Additionally, Mary can take further steps to protect her finances by locking her credit and Social Security number. Credit freezing is a strategy that prevents anyone, including herself, from applying for credit in her name unless she contacts the credit bureau to unlock it. This also blocks lenders and other companies from accessing her credit files.

Similarly, Mary can lock her Social Security number to prevent it from being electronically accessed or used for job applications by contacting the Social Security Administration (SSA). The lock must be administered by the SSA, so she would need to call their office at 1-800-772-1213. However, she can self-lock her number from being used for employment purposes by creating an E-Verify account online. Since Mary does not plan to take out a new line of credit or start a new job within the next year, locking both her credit and Social Security number is a sensible precaution for her situation.

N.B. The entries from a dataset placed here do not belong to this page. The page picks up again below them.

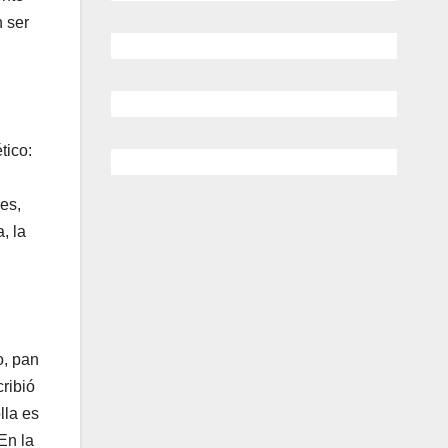
n ser
tico:
res,
, la
o, pan
ribió
lla es
En la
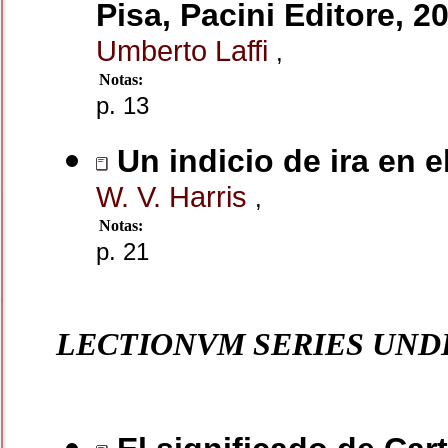
Pisa, Pacini Editore, 2
Umberto Laffi
,
Notas:
p. 13
Un indicio de ira en 
W. V. Harris
,
Notas:
p. 21
LECTIONVM SERIES UND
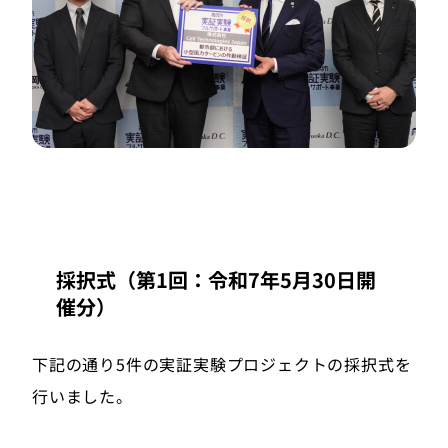
採択式（第1回：令和7年5月30日開
催分）
下記の通り5件の実証実験プロジェクトの採択式を
行いました。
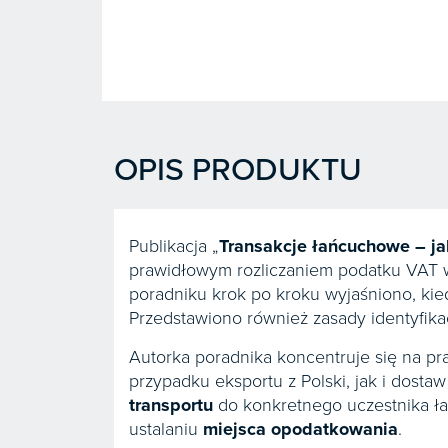
OPIS PRODUKTU
Publikacja „
Transakcje łańcuchowe – ja
prawidłowym rozliczaniem podatku VAT 
poradniku krok po kroku wyjaśniono, ki
Przedstawiono również zasady identyfikac
Autorka poradnika koncentruje się na p
przypadku eksportu z Polski, jak i dost
transportu
do konkretnego uczestnika ła
ustalaniu
miejsca opodatkowania
.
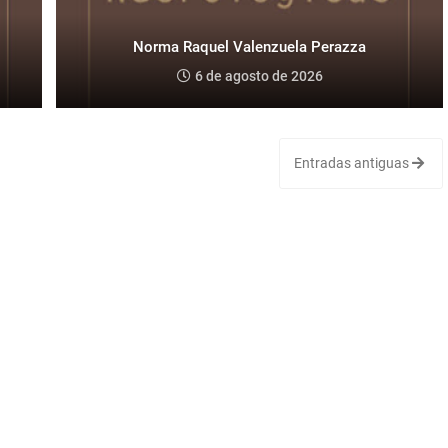
Norma Raquel Valenzuela Perazza
6 de agosto de 2026
Entradas antiguas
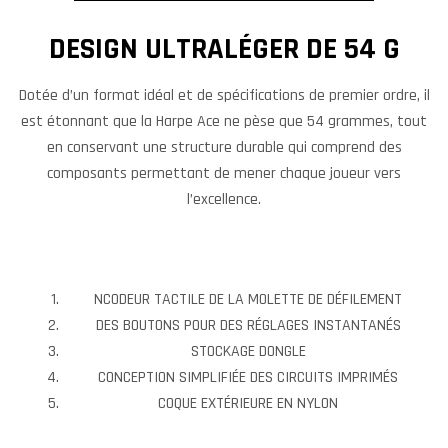
DESIGN ULTRALÉGER DE 54 G
Dotée d’un format idéal et de spécifications de premier ordre, il
est étonnant que la Harpe Ace ne pèse que 54 grammes, tout
en conservant une structure durable qui comprend des
composants permettant de mener chaque joueur vers
l’excellence.
NCODEUR TACTILE DE LA MOLETTE DE DÉFILEMENT
DES BOUTONS POUR DES RÉGLAGES INSTANTANÉS
STOCKAGE DONGLE
CONCEPTION SIMPLIFIÉE DES CIRCUITS IMPRIMÉS
COQUE EXTÉRIEURE EN NYLON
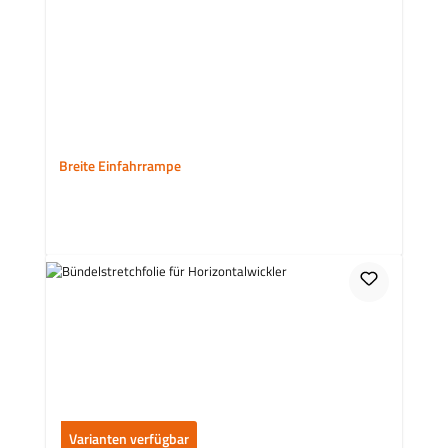
Breite Einfahrrampe
Varianten verfügbar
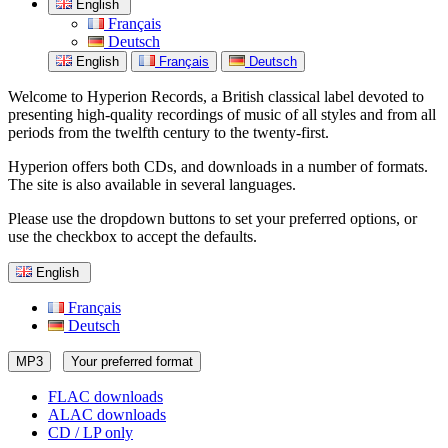
English
Français
Deutsch
English
Français
Deutsch
Welcome to Hyperion Records, a British classical label devoted to
presenting high-quality recordings of music of all styles and from all
periods from the twelfth century to the twenty-first.
Hyperion offers both CDs, and downloads in a number of formats.
The site is also available in several languages.
Please use the dropdown buttons to set your preferred options, or
use the checkbox to accept the defaults.
English
Français
Deutsch
MP3
Your preferred format
FLAC downloads
ALAC downloads
CD / LP only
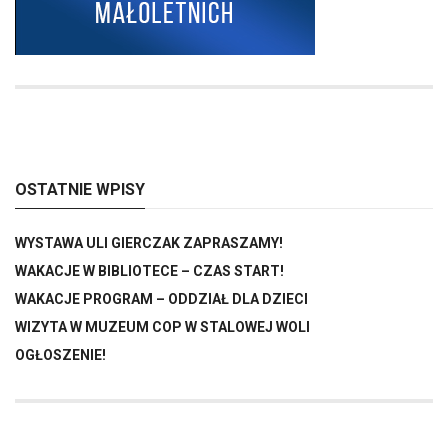
OSTATNIE WPISY
WYSTAWA ULI GIERCZAK ZAPRASZAMY!
WAKACJE W BIBLIOTECE – CZAS START!
WAKACJE PROGRAM – ODDZIAŁ DLA DZIECI
WIZYTA W MUZEUM COP W STALOWEJ WOLI
OGŁOSZENIE!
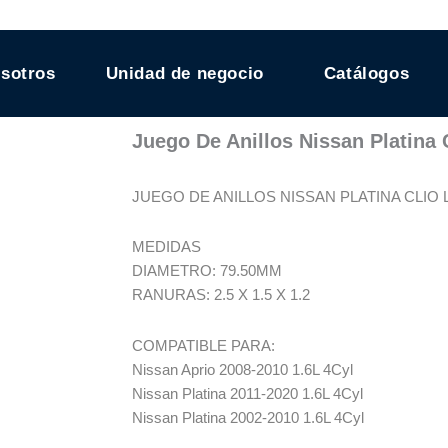
sotros
Unidad de negocio
Catálogos
Juego De Anillos Nissan Platina C
JUEGO DE ANILLOS NISSAN PLATINA CLIO L4 
MEDIDAS
DIAMETRO: 79.50MM
RANURAS: 2.5 X 1.5 X 1.2
COMPATIBLE PARA:
Nissan Aprio 2008-2010 1.6L 4Cyl
Nissan Platina 2011-2020 1.6L 4Cyl
Nissan Platina 2002-2010 1.6L 4Cyl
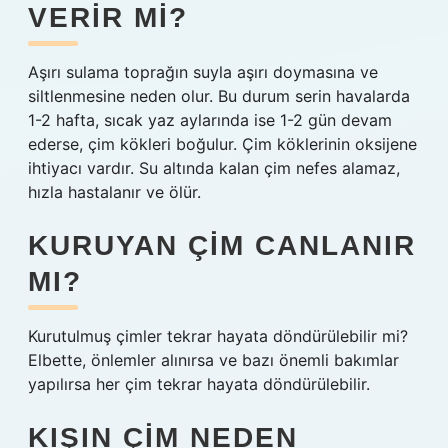
VERIR MI?
Aşırı sulama toprağın suyla aşırı doymasına ve
siltlenmesine neden olur. Bu durum serin havalarda
1-2 hafta, sıcak yaz aylarında ise 1-2 gün devam
ederse, çim kökleri boğulur. Çim köklerinin oksijene
ihtiyacı vardır. Su altında kalan çim nefes alamaz,
hızla hastalanır ve ölür.
KURUYAN ÇIM CANLANIR
MI?
Kurutulmuş çimler tekrar hayata döndürülebilir mi?
Elbette, önlemler alınırsa ve bazı önemli bakımlar
yapılırsa her çim tekrar hayata döndürülebilir.
KIŞIN ÇIM NEDEN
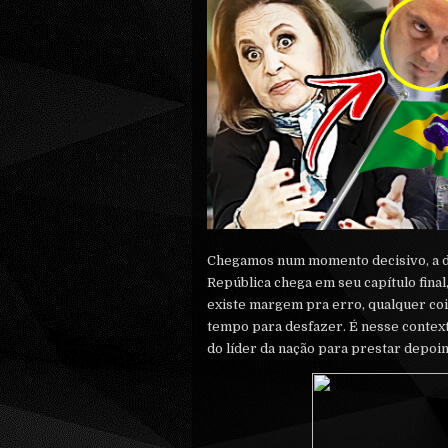
Chegamos num momento decisivo, a di
República chega em seu capítulo fina
existe margem pra erro, qualquer co
tempo para desfazer. É nesse context
do líder da nação para prestar depoim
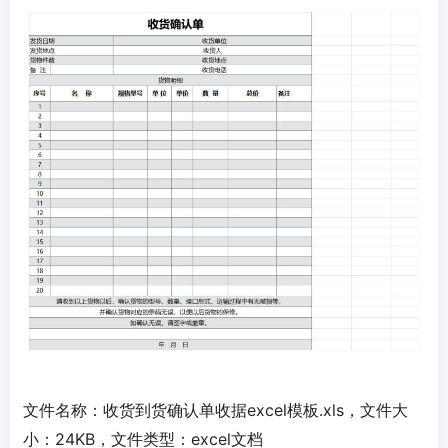
文件名称：收货到货确认单收据excel模板.xls，文件大
小：24KB，文件类型：excel文档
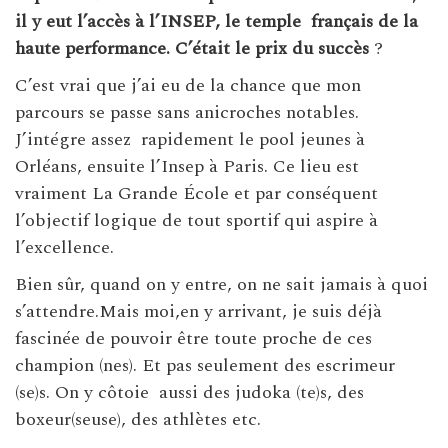
il y eut l’accès à l’INSEP, le temple
français de la
haute performance. C’était le prix du succès
?
C’est vrai que j’ai eu de la chance que mon
parcours se passe sans anicroches notables.
J’intégre assez rapidement le pool jeunes à
Orléans, ensuite l’Insep à Paris. Ce lieu est
vraiment La Grande École et par conséquent
l’objectif logique de tout sportif qui aspire à
l’excellence.
Bien sûr, quand on y entre, on ne sait jamais à quoi
s’attendre.Mais moi,en y arrivant, je suis déjà
fascinée de pouvoir être toute proche de ces
champion (nes). Et pas seulement des escrimeur
(se)s. On y côtoie aussi des judoka (te)s, des
boxeur(seuse), des athlètes etc.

Step 4: Mary Checks for Any Suspicious Behavior on Her Devices

Scenario: Knowing that her personal information is out on the dark web, Mary has become vigilant about unusual activity within her online accounts and device. Since the breach, she’s received multiple emails from her email provider stating that someone is trying to log into her email account. Luckily, the hacker is unable to get in because she has strengthened the integrity of her password and has added a two-step verification to the account.

Conclusion:

A data breach can be a terrifying event for many individuals since they have no control over what information is taken and what someone does with it. However, you are not completely powerless if you become a victim of cybercrime. By implementing the same steps that Mary took, you can potentially save yourself from having your money or identity stolen from you.

You should also know that if your identity has been stolen, you should contact the Federal Trade Commission, credit bureaus, financial institutions, and your financial advisor immediately so they can document the crime and conduct an investigation. Remember, you should not be embarrassed if you fall victim to cybercrime. Our team is always here to listen and help you secure your assets.